Which BMW Is The Most Reliable
The most dependable BMW is the E90 3-Series. Although the BMW E90 3-Series without a turbocharger isn’t the most powerful, it is the most dependable. Bimmer Life believes BMW’s N52 engine is one of the most dependable motors BMW has ever produced. It was utilized in the 325i and 328i models of this generation.

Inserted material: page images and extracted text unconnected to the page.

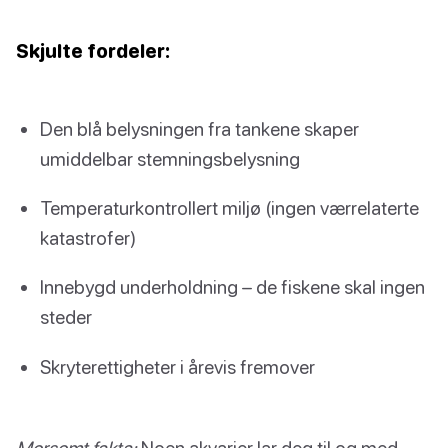
Skjulte fordeler:
Den blå belysningen fra tankene skaper
umiddelbar stemningsbelysning
Temperaturkontrollert miljø (ingen værrelaterte
katastrofer)
Innebygd underholdning – de fiskene skal ingen
steder
Skryterettigheter i årevis fremover
Morsomt fakta:
Noen akvarier lar deg til og med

Is BMW Or Mercedes More Reliable
German automakers Mercedes Benz and BMW are both renowned for the quality of their designs and reliability. However, sales numbers show that Mercedes Benz is more dependable than BMW. Compared to BMW, Mercedes Benz sells more cars and has factories on all five continents. BMW is far behind in terms of the dealer network and after-sales support.
Are BMWs Expensive To Fix
BMWs are expensive to maintain. BMWs are by far the most expensive car manufacturer to repair, claims Your Mechanic. The competition is not even close. With an average maintenance cost of $17,800 over ten years, BMW comes at number one place. Mercedes-Benz came in second with an average maintenance cost of $12,900 during a 10-year period.
Do BMW Break Down A Lot
There are many BMWs that have been badly maintained because maintenance is more frequently needed and can be more expensive. This adds to the perception that BMWs are constantly having problems. This is not to suggest that all BMWs are without issues. It is to say that the issues are significantly exacerbated by examples that have been neglected.